__TRY IT__.
Work out how many lines in the material beneath contain "Caution". Give only that number.

__RECORDS FOR THE EXERCISE__.
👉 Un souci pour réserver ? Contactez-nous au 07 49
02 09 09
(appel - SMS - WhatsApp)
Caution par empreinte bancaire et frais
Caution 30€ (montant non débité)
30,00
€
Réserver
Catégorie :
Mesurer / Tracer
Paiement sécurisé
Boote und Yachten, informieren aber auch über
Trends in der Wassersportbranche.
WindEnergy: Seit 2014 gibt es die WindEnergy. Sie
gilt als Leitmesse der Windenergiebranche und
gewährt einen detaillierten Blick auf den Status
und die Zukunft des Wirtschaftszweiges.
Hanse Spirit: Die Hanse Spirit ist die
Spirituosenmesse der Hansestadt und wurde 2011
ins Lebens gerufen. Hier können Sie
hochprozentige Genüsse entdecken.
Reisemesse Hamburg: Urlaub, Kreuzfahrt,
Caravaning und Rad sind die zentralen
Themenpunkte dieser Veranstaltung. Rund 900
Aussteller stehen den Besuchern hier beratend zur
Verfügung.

__ANSWER BOX__.
2